Here is the official link of judgement of annamalai finance limited (madras HC)
https://judis.nic.in/judis_chennai/qrydisp.aspx?filename=4307
Extracts from it are as follows:
6.3. The Apex Court in COMMISSIONER OF INCOME TAX v. SHAAN FINANCE
P. TD., [1998] 231 ITR 308 held that where the business of the assessee
consists of hiring out of machinery and where the income derived by the
assessee from such hiring is business income the assessee must be considered
as having used the machinery for the purpose of its business. This position
was reiterated by the Supreme Court in COMMISSIONER OF INCOME TAX v.

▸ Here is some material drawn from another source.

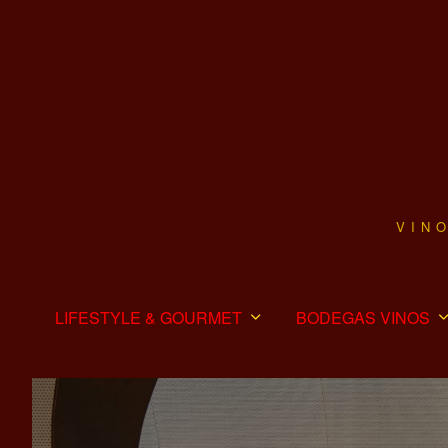
VIN
LIFESTYLE & GOURMET
BODEGAS VINOS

MAHARASHTRA APEX CORPORATION LTD, [2002] 254 ITR 98, and also the decision of
this Court in COMMISSIONER OF INCOME TAX v. MADAN AND CO., [2002] 254 ITR
445.
6.4. We are, therefore, of the firm opinion that the Tribunal was
right in granting 100% depreciation on steel rollers, and accordingly, we
answer this question in affirmative in favour of the assessee and against the
revenue.
Inference: Use by lessee is not important.
9.1. Question (viii): Whether in the facts and circumstances of the
case, the Tribunal was right in holding that leased out commercial vehicles
are eligible for higher rate of depreciation?

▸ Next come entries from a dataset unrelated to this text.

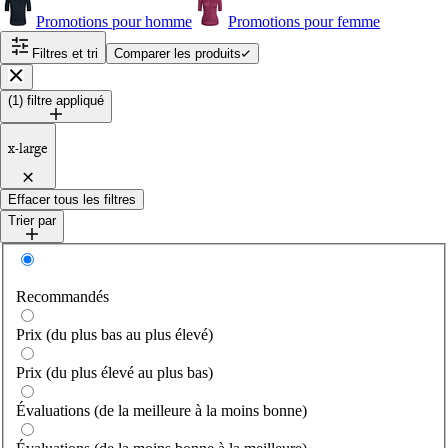
Promotions pour homme
Promotions pour femme
Filtres et tri
Comparer les produits
Fermer
(1) filtre appliqué
x-large
Effacer tous les filtres
Trier par
Trier par
Recommandés
Prix (du plus bas au plus élevé)
Prix (du plus élevé au plus bas)
Évaluations (de la meilleure à la moins bonne)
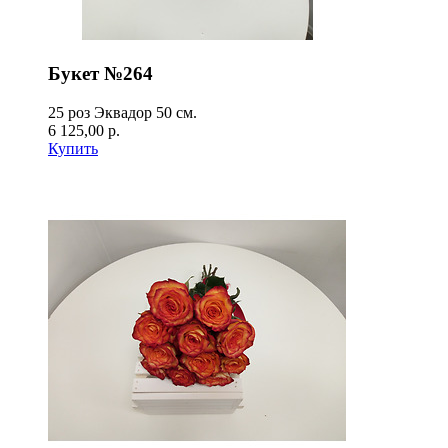
Букет №264
25 роз Эквадор 50 см.
6 125,00 р.
Купить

9.2. This issue is settled by a decision of the Delhi High Court in
COMMISSIONER OF INCOME TAX v. BANSAL CREDITS LTD., [2003] 259 ITR 69. On a
plain reading of Section 32 of the Act and entry III(2)(ii) in Appendix I to
the Rules, it is clear that it is the end user of the specified asset which is
relevant for determining the percentage of depreciation. Section 32 of the
Act requires that the asset should be used for the purpose of the assessee's
business and the entry in the Appendix refers to the user it should be put to.

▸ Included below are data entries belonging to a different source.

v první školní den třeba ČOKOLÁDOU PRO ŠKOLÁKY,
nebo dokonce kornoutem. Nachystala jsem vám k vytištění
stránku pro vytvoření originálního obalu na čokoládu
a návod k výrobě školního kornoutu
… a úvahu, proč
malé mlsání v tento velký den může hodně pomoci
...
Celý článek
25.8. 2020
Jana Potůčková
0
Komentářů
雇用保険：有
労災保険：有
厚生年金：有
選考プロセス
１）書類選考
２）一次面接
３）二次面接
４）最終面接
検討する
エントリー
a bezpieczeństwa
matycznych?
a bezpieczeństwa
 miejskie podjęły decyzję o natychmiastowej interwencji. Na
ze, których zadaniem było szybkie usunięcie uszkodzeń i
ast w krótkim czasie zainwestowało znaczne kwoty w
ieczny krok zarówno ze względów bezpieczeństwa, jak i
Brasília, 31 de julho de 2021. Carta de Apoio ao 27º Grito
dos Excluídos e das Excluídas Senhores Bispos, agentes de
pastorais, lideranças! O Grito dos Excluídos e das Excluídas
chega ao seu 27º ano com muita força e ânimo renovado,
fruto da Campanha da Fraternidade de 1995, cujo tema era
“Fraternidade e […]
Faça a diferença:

Once it is accepted that the leasing out of the vehicles is one of the modes
of doing business by the assessee and in fact the income from such leasing is
treated as business income of the assessee, it would be clearly contradictory
in terms to hold that the vehicles in question were not used wholly for the
purpose of the assessee's business. The Delhi High Court held that the
assessees, which were engaged in the business of leasing out commercial
vehicles, were entitled to depreciation at the higher rate of 40 per cent as
provided in item III(2)(ii) of Part A of Appendix I to the Income Tax Rules,
1962.
9.3. This Court in COMMISSIONER OF INCOME TAX v. MADAN & CO., [2002]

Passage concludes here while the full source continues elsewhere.